▼

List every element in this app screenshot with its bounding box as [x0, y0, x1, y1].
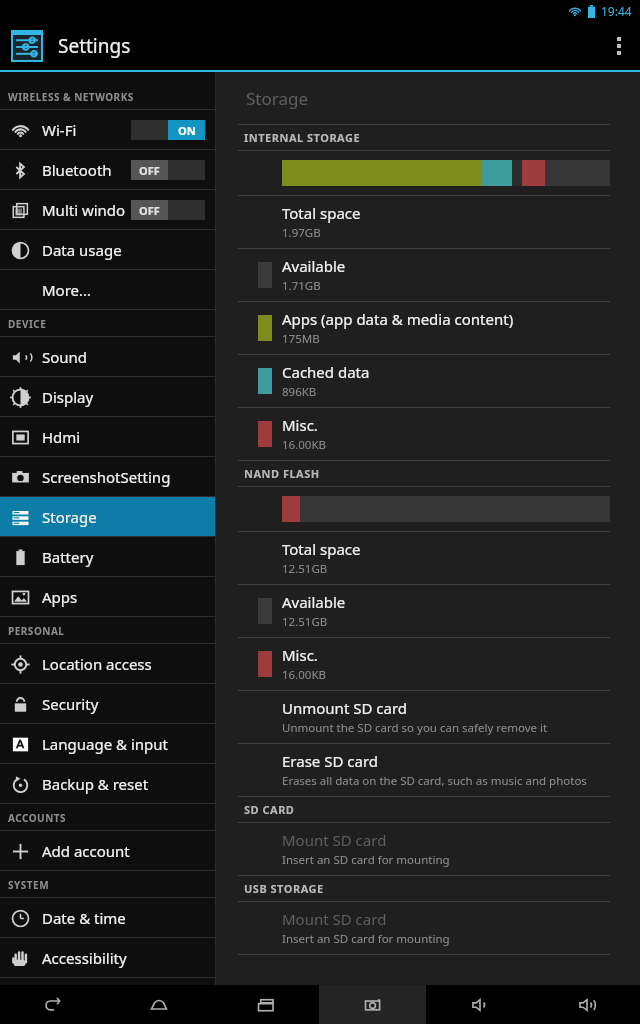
button[interactable]: Misc.	[216, 638, 640, 690]
staticText: Misc.	[282, 645, 318, 665]
button[interactable]: ScreenshotSetting	[0, 457, 215, 496]
staticText: Location access	[42, 654, 152, 674]
staticText: Apps	[42, 587, 78, 607]
button[interactable]: Bluetooth	[0, 150, 215, 189]
staticText: 1.71GB	[282, 278, 321, 294]
staticText: Available	[282, 256, 346, 276]
button[interactable]: Available	[216, 585, 640, 637]
staticText: Apps (app data & media content)	[282, 309, 514, 329]
button[interactable]: Apps (app data & media content)	[216, 302, 640, 354]
button[interactable]: More options	[598, 22, 640, 70]
staticText: 12.51GB	[282, 614, 328, 630]
button[interactable]: Total space	[216, 196, 640, 248]
button[interactable]: Backup & reset	[0, 764, 215, 803]
staticText: SD CARD	[244, 802, 295, 817]
staticText: Unmount the SD card so you can safely re…	[282, 720, 548, 736]
staticText: 896KB	[282, 384, 317, 400]
button[interactable]: Volume down	[426, 985, 533, 1024]
button[interactable]: Language & input	[0, 724, 215, 763]
staticText: Language & input	[42, 734, 168, 754]
staticText: Data usage	[42, 240, 122, 260]
button[interactable]: Apps	[0, 577, 215, 616]
staticText: Wi-Fi	[42, 120, 77, 140]
button[interactable]: Volume up	[533, 985, 640, 1024]
staticText: Cached data	[282, 362, 370, 382]
button[interactable]: Location access	[0, 644, 215, 683]
staticText: Misc.	[282, 415, 318, 435]
staticText: Unmount SD card	[282, 698, 408, 718]
staticText: 16.00KB	[282, 667, 326, 683]
staticText: Display	[42, 387, 94, 407]
button[interactable]: Cached data	[216, 355, 640, 407]
button[interactable]: Accessibility	[0, 938, 215, 977]
staticText: Storage	[246, 87, 309, 110]
staticText: Erase SD card	[282, 751, 379, 771]
staticText: WIRELESS & NETWORKS	[8, 90, 134, 104]
button[interactable]: Multi windo	[0, 190, 215, 229]
button[interactable]: Mount SD card	[216, 823, 640, 875]
staticText: PERSONAL	[8, 624, 65, 638]
staticText: Insert an SD card for mounting	[282, 852, 450, 868]
button[interactable]: Home	[106, 985, 212, 1024]
button[interactable]: Wi-Fi	[0, 110, 215, 149]
staticText: Mount SD card	[282, 909, 387, 929]
staticText: More…	[42, 280, 91, 300]
button[interactable]: Back	[0, 985, 106, 1024]
staticText: Sound	[42, 347, 88, 367]
button[interactable]: Total space	[216, 532, 640, 584]
staticText: ON	[178, 123, 196, 138]
button[interactable]: Data usage	[0, 230, 215, 269]
button[interactable]: Battery	[0, 537, 215, 576]
staticText: Hdmi	[42, 427, 81, 447]
staticText: Storage	[42, 507, 97, 527]
staticText: Backup & reset	[42, 774, 149, 794]
staticText: Add account	[42, 841, 130, 861]
staticText: Multi windo	[42, 200, 126, 220]
button[interactable]: Security	[0, 684, 215, 723]
staticText: Accessibility	[42, 948, 127, 968]
staticText: 175MB	[282, 331, 320, 347]
staticText: USB STORAGE	[244, 881, 324, 896]
staticText: Security	[42, 694, 99, 714]
button[interactable]: More…	[0, 270, 215, 309]
button[interactable]: Available	[216, 249, 640, 301]
button[interactable]: OFF	[131, 160, 205, 180]
staticText: Total space	[282, 539, 361, 559]
staticText: Mount SD card	[282, 830, 387, 850]
button[interactable]: Mount SD card	[216, 902, 640, 954]
button[interactable]: OFF	[131, 200, 205, 220]
button[interactable]: Date & time	[0, 898, 215, 937]
staticText: Erases all data on the SD card, such as …	[282, 773, 587, 789]
staticText: Battery	[42, 547, 94, 567]
staticText: ScreenshotSetting	[42, 467, 171, 487]
staticText: Insert an SD card for mounting	[282, 931, 450, 947]
button[interactable]: Storage	[0, 497, 215, 536]
button[interactable]: Add account	[0, 831, 215, 870]
staticText: DEVICE	[8, 317, 47, 331]
button[interactable]: Recent apps	[212, 985, 319, 1024]
staticText: 16.00KB	[282, 437, 326, 453]
staticText: Total space	[282, 203, 361, 223]
staticText: OFF	[139, 203, 160, 218]
button[interactable]: Screenshot	[319, 985, 426, 1024]
button[interactable]: Erase SD card	[216, 744, 640, 796]
button[interactable]: Misc.	[216, 408, 640, 460]
button[interactable]: Sound	[0, 337, 215, 376]
staticText: Settings	[58, 33, 131, 59]
staticText: Available	[282, 592, 346, 612]
staticText: Date & time	[42, 908, 126, 928]
staticText: 1.97GB	[282, 225, 321, 241]
button[interactable]: Hdmi	[0, 417, 215, 456]
staticText: SYSTEM	[8, 878, 50, 892]
button[interactable]: Display	[0, 377, 215, 416]
button[interactable]: Unmount SD card	[216, 691, 640, 743]
staticText: 12.51GB	[282, 561, 328, 577]
staticText: ACCOUNTS	[8, 811, 67, 825]
button[interactable]: ON	[131, 120, 205, 140]
staticText: 19:44	[601, 3, 632, 19]
staticText: NAND FLASH	[244, 466, 320, 481]
staticText: Bluetooth	[42, 160, 112, 180]
staticText: OFF	[139, 163, 160, 178]
staticText: INTERNAL STORAGE	[244, 130, 361, 145]
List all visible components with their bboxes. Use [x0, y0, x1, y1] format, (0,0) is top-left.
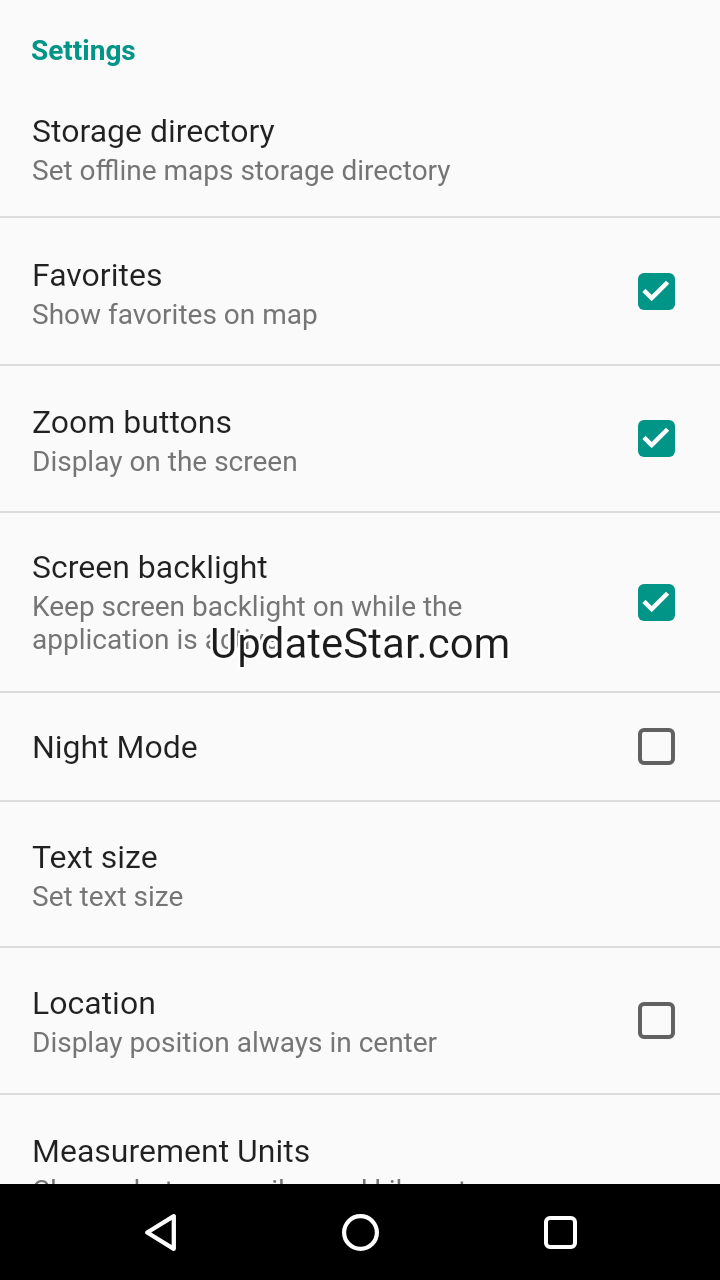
staticText: Settings — [31, 34, 136, 67]
button[interactable]: Checked option — [638, 420, 675, 457]
staticText: UpdateStar.com — [212, 619, 513, 668]
button[interactable]: Checked option — [638, 273, 675, 310]
staticText: Set offline maps storage directory — [32, 154, 451, 187]
button[interactable]: Measurement Units — [0, 1095, 720, 1215]
button[interactable]: Back — [112, 1184, 208, 1280]
staticText: UpdateStar.com — [212, 617, 513, 666]
button[interactable]: Text size — [0, 802, 720, 946]
staticText: UpdateStar.com — [210, 617, 511, 666]
staticText: UpdateStar.com — [208, 619, 509, 668]
button[interactable]: Storage directory — [0, 89, 720, 216]
button[interactable]: Location — [0, 948, 720, 1093]
button[interactable]: Screen backlight — [0, 513, 720, 691]
staticText: Show favorites on map — [32, 298, 318, 331]
staticText: UpdateStar.com — [210, 619, 511, 668]
staticText: UpdateStar.com — [210, 621, 511, 670]
staticText: UpdateStar.com — [208, 621, 509, 670]
staticText: Screen backlight — [32, 548, 268, 586]
staticText: Choose between miles and kilometers — [32, 1174, 506, 1207]
staticText: UpdateStar.com — [208, 617, 509, 666]
staticText: Set text size — [32, 880, 184, 913]
staticText: Favorites — [32, 256, 163, 294]
staticText: Zoom buttons — [32, 403, 233, 441]
staticText: Keep screen backlight on while the appli… — [32, 590, 532, 656]
staticText: Location — [32, 984, 156, 1022]
button[interactable]: Recent apps — [512, 1184, 608, 1280]
button[interactable]: Zoom buttons — [0, 366, 720, 511]
staticText: Text size — [32, 838, 158, 876]
button[interactable]: Home — [312, 1184, 408, 1280]
button[interactable]: Unchecked option — [638, 728, 675, 765]
staticText: Night Mode — [32, 728, 198, 766]
staticText: Display position always in center — [32, 1026, 438, 1059]
staticText: Measurement Units — [32, 1132, 311, 1170]
button[interactable]: Favorites — [0, 218, 720, 364]
button[interactable]: Night Mode — [0, 693, 720, 800]
button[interactable]: Checked option — [638, 584, 675, 621]
staticText: UpdateStar.com — [212, 621, 513, 670]
button[interactable]: Unchecked option — [638, 1002, 675, 1039]
staticText: Storage directory — [32, 112, 275, 150]
staticText: Display on the screen — [32, 445, 298, 478]
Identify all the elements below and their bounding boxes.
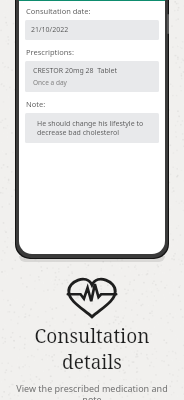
button[interactable]: He should change his lifestyle to decrea…	[25, 113, 159, 143]
button[interactable]: 21/10/2022	[25, 20, 159, 40]
button[interactable]: CRESTOR 20mg 28 Tablet	[25, 61, 159, 92]
staticText: Prescriptions:	[26, 47, 74, 57]
staticText: Consultation date:	[26, 6, 91, 16]
staticText: Consultation details	[12, 323, 172, 375]
staticText: Note:	[26, 99, 46, 109]
staticText: 21/10/2022	[31, 25, 69, 35]
staticText: He should change his lifestyle to decrea…	[37, 119, 153, 137]
staticText: Once a day	[33, 78, 67, 87]
other: Consultation details	[66, 268, 118, 320]
staticText: CRESTOR 20mg 28 Tablet	[33, 66, 118, 76]
staticText: View the prescribed medication and note	[12, 382, 172, 400]
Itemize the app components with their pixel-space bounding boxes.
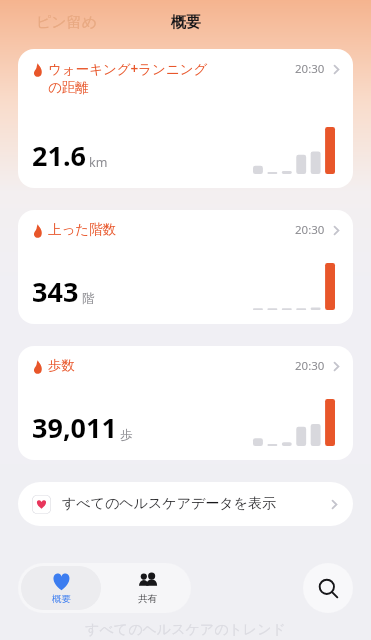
button[interactable]: 歩数 [18,346,353,460]
button[interactable]: 上った階数 [18,210,353,324]
staticText: km [89,154,108,171]
staticText: 歩数 [48,357,75,374]
staticText: 共有 [138,593,157,605]
button[interactable]: すべてのヘルスケアデータを表示 [18,482,353,526]
staticText: 階 [82,291,95,307]
staticText: ウォーキング+ランニング の距離 [48,60,208,96]
staticText: すべてのヘルスケアのトレンド [85,621,286,639]
button[interactable]: 概要 [21,566,101,610]
staticText: 概要 [171,13,201,32]
staticText: 20:30 [295,222,325,238]
staticText: 概要 [52,593,71,605]
button[interactable]: ウォーキング+ランニング の距離 [18,49,353,188]
staticText: 20:30 [295,358,325,374]
staticText: ピン留め [36,13,98,32]
staticText: 343 [32,273,79,310]
staticText: 39,011 [32,409,117,446]
button[interactable]: 共有 [104,563,191,613]
staticText: 21.6 [32,137,86,174]
staticText: 歩 [120,427,133,443]
button[interactable]: 検索 [303,563,353,613]
staticText: 20:30 [295,61,325,77]
staticText: すべてのヘルスケアデータを表示 [62,495,276,513]
staticText: 上った階数 [48,221,117,238]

▲

Your goal
A single figure answers this: how many lines of the material hold "decrea".

Reply to the exercise
2